O festival que dá as boas-vindas ao verão. E que nos leva sempre a sítios bonitos, onde fomos somos (sempre) muito felizes. Ericeira. Este é, pelo menos, o terceiro ano que vamos os dois até lá para viver o primeiro festival do ano, o Sumol Summer Fest. E é sempre maravilhoso, vale sempre a pena. Por isso, compilámos os melhores momentos dos dois dias passados na vila piscatória e partilhamos aqui, neste artigo.




Esta edição do Sumol Summer Fest aconteceu nos dias 24 e 25 de Junho. Tínhamos acabado de voltar da nossa escapadinha em Évora e já só conseguíamos pensar no fim-de-semana passado na Ericeira. Das temperaturas altas e secas do Alentejo saltámos para as da beira-mar, húmidas e frescas. E se ao início o nevoeiro do primeiro dia nos assustou (porque não estava nada famoso para fazer praia), depressa percebemos que a Ericeira é bonita, até em dias mais cinzentos.




Depois de uma primeira noite memorável de música no Ericeira Camping — falaremos mais à frente deste concerto épico — acabámos mesmo por aproveitar a manhã de sábado para passear pela vila. Não tínhamos pressa, não estava muito calor e as formas da vila quebravam a monotonia do céu cinzento de uma forma linda. Se tal era possível, posso dizer-vos que fiquei a gostar ainda mais da Ericeira. 

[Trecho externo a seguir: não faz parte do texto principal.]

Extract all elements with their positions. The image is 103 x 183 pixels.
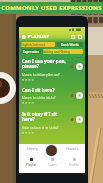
- staticText: English Internet Expressions: [21, 43, 55, 47]
- button[interactable]: Play: [76, 92, 83, 99]
- button[interactable]: Profile: [64, 157, 84, 167]
- staticText: PLAYLIST: [28, 34, 50, 40]
- button[interactable]: Play: [76, 63, 83, 70]
- button[interactable]: Learn: [42, 157, 62, 167]
- staticText: Mwen ka itilize plim ou?: [22, 72, 60, 77]
- button[interactable]: Asking and Giving Permission: [43, 49, 83, 54]
- staticText: Bank Words: [61, 43, 79, 47]
- button[interactable]: More options: [78, 35, 82, 39]
- button[interactable]: English Internet Expressions: [21, 42, 55, 47]
- staticText: Mwen ka chita isit la?: [22, 95, 56, 100]
- staticText: Listing: [27, 146, 38, 151]
- staticText: Is it okay if I sit here?: [22, 111, 70, 123]
- staticText: Can I use your pen, please?: [22, 58, 66, 70]
- button[interactable]: Practice: [63, 146, 81, 151]
- staticText: Practice: [66, 146, 79, 151]
- staticText: Learn: [48, 163, 57, 167]
- staticText: COMMONLY USED EXPRESSIONS: [0, 4, 103, 12]
- button[interactable]: Grid view: [71, 35, 75, 39]
- button[interactable]: Listing: [23, 146, 41, 151]
- staticText: Playlist: [26, 163, 37, 167]
- button[interactable]: Play: [76, 116, 83, 123]
- staticText: Asking and Giving Permission: [43, 50, 83, 54]
- staticText: Profile: [69, 163, 79, 167]
- button[interactable]: Can I sit here?: [22, 87, 83, 111]
- button[interactable]: Profile: [45, 144, 58, 157]
- button[interactable]: Can I use your pen, please?: [22, 58, 83, 87]
- button[interactable]: Playlist: [21, 157, 41, 167]
- staticText: Expression: [23, 50, 40, 54]
- button[interactable]: Is it okay if I sit here?: [22, 111, 83, 135]
- staticText: Can I sit here?: [22, 87, 55, 93]
- button[interactable]: Bank Words: [57, 42, 83, 47]
- button[interactable]: Expression: [21, 49, 41, 54]
- staticText: Eske sa bon si m chita?: [22, 125, 59, 130]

Tomámos um pequeno-almoço tradicional, com direito a torrada em pão de Mafra, provámos os Ouriços da Ericeira, um doce típico (delicioso), deambulámos pelas ruas e ruelas, entre casas nobres e casebres bonitos, inspirámos a maresia boa, descobrimos uma loja linda — Magic Quiver — que alia surf, craft beer, coffee shop e arte, tudo num só espaço. Revivemos memórias antigas e ainda petiscámos uma sapateira daquelas (de levar as mãos ao céu). O tempo ia melhorando e o sol ia aparecendo.






E ainda bem! Ericeira é linda de qualquer forma mas tínhamos um convite para uma festa improvável. Era tudo o que sabíamos só que para nós, festa de verão que é festa de verão tem que ter sol. O ponto de encontro seria às cinco junto ao recinto do festival e nós mal sabíamos o que nos esperava...





Secret Spot

A tarde prometia ser tudo de bom! A viagem foi feita na melhor companhia no autocarro Sumol Remix, animado pelo Conguito mas o destino ainda era incerto. Não muito longe de Ribeira d'Ilhas, acabou por nos deixar numa das praias mais bonitas que alguma vez vi. Chama-se Praia da Calada e é um refúgio lindo e (quase) deserto na Ericeira. Por ficar inserida numa baía, acaba por estar resguardada do vento e torna o cenário muito mais mágico.



Piquenique Improvável

Estava desvendado o segredo do convite; um piquenique improvável num secret spot maravilhoso. Tudo estava pensado ao detalhe e foi a forma mais divertida e deliciosa de vermos o sol se pôr. Aliás, gostei tanto que lhe disse logo que "era um assim, para os meus anos, se faz favor!". 



Sumol Maçã

Foi nesta ocasião que experimentei o novo Sumol Maçã. Eu, por norma, já adoro sumo de maçã mas posso garantir-vos que se ao "Sumo" lhe adicionarmos um "L" no fim, o resultado fica surpreendente. O melhor de tudo? O barman divertidíssimo que estava a preparar os cocktails, todos com base Sumol (laranja, maçã, maracujá, etc.). As receitas eram óptimas e acreditem que podem fazer cocktails deliciosos com Sumol. Querem algumas das receitas?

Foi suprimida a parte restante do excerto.